# Phase Retrieval V: Nonlinear Optimization

## Introduction

In
the last post I talked about focus diversity, the most common form of diversity for phase retrieval. There exist other forms of diversity, for example transverse translation diversity (using a subset of the pupil for each image), or wavelength diversity, but there are many others. Iterative transform phase retrieval *could* be used to implement at least the former, but the combobulation of the sub-apertures into a full aperture phase (and amplitude) estimate would be fairly complicated post processing, since there does not exist a natural method to enforce smoothness between the sub-apertures, or sameness in the overlap regions.

I mentioned in the previous post that multiple planes of focus diversity is slightly under-defined when using Misel’s algorithm to implement focus diversity. In this post, we will explore the logical extension of Conjugate-Gradient phase retrieval, into a nonlinear optimization problem, over the cost function $B$ from post 2.

Iterative transform phase retrieval algorithms, in general, require no “physicality,” since there is just a Fourier transform relationship between planes. There is no concept of wavelength, physical size, and so on. There is also no need to have a general modeling capability, since the operations of the algorithm are fully predefined. The method covered here is different, and marries a forward model, which will include many physical parameters, to a nonlinear optimizer that will adjust the parameters to make the model and measurement consistent.

Nonlinear optimization may be familiar from lens design or other fields. It is simply an algorithm that iterates a vector of parameters, to minimize some cost or objective function. The mechanism by which it determines which steps to make depends on the optimizer used, as well as the cost function. For details of those algorithms, consult the textbooks by either Nocedal or Bertsekas.

Most nonlinear optimization routines require access to the gradient, or the partial derivative of the cost function with respect to each parameter. In Fienup1982, he used what is now called algorithmic differentiation to figure out what the derivative of $B$ is with respect to each pixel of phase in the pupil plane. Before thinking about such a high dimensional optimization problem (Recall, 512x512 samples =262k parameters), we will think first about a low dimensional problem, where polynomial coefficients are the parameters. This is a low dimensional problem, having for example Noll Z4..Z11 = 7 parameters. One mechanism for evaluating the partial derivative of the cost with respect to each parameter is to simply perturb the parameters one at a time and evaluate the change. This is called finite differences. Many optimization packages do this for you if you do not provide the gradient.

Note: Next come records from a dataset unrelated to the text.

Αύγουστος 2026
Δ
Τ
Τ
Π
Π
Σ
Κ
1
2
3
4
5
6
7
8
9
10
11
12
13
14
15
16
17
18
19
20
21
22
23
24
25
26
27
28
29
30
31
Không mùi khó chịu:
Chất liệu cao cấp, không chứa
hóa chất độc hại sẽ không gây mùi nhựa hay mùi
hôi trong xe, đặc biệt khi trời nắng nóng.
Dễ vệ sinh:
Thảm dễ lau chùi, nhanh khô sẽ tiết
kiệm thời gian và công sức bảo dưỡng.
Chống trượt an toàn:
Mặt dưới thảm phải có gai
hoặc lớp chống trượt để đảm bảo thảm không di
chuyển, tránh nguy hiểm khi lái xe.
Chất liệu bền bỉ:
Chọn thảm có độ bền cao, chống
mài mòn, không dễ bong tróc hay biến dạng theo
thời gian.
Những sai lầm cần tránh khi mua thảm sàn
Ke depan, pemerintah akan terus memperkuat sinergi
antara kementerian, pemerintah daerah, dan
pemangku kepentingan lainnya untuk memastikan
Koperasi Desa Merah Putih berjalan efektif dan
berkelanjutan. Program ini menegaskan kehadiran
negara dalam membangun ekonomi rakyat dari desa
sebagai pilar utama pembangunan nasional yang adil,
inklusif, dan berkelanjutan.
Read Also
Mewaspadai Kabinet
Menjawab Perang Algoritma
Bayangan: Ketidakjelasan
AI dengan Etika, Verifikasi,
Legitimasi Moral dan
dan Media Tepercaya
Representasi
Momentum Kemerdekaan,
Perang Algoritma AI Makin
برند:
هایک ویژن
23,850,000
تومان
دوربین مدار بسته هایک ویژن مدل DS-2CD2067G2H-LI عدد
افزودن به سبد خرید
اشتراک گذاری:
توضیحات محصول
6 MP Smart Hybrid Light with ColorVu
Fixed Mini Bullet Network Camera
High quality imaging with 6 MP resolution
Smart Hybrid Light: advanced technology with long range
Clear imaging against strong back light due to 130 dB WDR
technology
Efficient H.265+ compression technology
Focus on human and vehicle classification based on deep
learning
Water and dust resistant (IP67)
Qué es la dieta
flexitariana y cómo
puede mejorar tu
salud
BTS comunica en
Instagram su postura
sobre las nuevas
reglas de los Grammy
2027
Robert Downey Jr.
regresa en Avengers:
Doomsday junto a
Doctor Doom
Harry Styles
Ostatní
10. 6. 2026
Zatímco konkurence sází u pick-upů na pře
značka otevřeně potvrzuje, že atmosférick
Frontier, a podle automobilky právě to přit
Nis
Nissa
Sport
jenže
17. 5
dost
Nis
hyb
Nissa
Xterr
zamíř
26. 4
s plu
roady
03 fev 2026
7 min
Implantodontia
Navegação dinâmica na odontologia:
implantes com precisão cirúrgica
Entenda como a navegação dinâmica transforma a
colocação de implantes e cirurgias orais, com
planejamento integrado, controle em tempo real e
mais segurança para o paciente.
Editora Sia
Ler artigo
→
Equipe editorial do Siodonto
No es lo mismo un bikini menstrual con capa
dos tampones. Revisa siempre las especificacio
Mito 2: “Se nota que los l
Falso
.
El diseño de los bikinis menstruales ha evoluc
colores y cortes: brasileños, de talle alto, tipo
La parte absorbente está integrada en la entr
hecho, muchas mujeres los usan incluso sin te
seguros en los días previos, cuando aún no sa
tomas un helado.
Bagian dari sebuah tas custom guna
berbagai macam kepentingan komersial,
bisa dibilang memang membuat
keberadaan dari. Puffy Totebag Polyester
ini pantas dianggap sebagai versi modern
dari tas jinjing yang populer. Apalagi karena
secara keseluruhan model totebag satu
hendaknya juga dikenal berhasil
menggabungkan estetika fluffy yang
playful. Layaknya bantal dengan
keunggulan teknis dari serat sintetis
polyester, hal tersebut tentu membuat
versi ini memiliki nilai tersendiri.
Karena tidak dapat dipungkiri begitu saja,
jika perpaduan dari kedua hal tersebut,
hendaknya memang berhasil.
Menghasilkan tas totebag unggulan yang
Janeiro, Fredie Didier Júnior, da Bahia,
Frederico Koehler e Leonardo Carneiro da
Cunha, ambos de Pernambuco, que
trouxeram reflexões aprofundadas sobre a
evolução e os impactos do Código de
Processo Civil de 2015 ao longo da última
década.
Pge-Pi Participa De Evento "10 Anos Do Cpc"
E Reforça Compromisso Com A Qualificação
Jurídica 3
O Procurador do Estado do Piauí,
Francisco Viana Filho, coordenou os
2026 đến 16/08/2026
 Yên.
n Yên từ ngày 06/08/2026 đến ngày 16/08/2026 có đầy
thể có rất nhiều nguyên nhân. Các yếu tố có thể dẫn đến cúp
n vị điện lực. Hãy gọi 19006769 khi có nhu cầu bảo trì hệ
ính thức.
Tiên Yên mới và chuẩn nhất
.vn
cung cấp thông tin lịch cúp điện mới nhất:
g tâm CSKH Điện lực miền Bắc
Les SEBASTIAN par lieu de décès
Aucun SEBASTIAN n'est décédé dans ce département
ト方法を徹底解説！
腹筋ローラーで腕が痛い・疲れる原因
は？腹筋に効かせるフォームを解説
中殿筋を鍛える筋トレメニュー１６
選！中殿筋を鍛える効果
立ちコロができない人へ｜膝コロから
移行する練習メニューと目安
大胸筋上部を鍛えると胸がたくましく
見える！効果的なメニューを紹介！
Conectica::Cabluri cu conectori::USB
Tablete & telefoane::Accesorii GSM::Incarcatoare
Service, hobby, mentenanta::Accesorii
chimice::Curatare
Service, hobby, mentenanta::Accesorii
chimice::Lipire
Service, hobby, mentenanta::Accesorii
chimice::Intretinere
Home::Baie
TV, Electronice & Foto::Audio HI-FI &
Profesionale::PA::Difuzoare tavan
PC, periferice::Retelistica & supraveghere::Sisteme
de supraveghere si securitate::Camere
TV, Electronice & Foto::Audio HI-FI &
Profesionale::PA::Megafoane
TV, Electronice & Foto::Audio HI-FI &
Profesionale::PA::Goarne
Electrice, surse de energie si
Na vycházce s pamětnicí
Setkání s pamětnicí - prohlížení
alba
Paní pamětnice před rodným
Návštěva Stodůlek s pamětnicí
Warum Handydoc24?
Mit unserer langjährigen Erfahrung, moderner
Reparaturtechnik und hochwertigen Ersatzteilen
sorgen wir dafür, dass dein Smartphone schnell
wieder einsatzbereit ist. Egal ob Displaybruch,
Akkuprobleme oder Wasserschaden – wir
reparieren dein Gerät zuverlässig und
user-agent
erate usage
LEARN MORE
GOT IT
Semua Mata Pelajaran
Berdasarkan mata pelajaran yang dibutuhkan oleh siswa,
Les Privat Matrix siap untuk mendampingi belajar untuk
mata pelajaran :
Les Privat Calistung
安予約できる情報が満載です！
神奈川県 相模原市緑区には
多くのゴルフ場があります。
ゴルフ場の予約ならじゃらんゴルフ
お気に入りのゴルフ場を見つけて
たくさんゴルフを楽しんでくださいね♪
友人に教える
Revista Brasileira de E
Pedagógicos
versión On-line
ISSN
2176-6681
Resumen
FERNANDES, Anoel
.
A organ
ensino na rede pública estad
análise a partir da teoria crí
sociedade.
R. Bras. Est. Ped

If we leverage finite differences, all we must create to implement nonlinear optimization based phase retrieval is a forward model, and evaluation of $B$. That is, in order to use nonlinear optimization to do phase retrieval, all that is required is the capability to do forward modeling of the image chain, by propagating a field from the pupil plane to the image plane. The cost function evaluation is extremely trivial (only a line or two).

The polynomials describe the phase of the pupil, not the PSF, and are “mapped” to the PSF via a combination of linear and nonlinear operators, the final one - conversion from complex E field to intensity, $||^2$, being nonlinear.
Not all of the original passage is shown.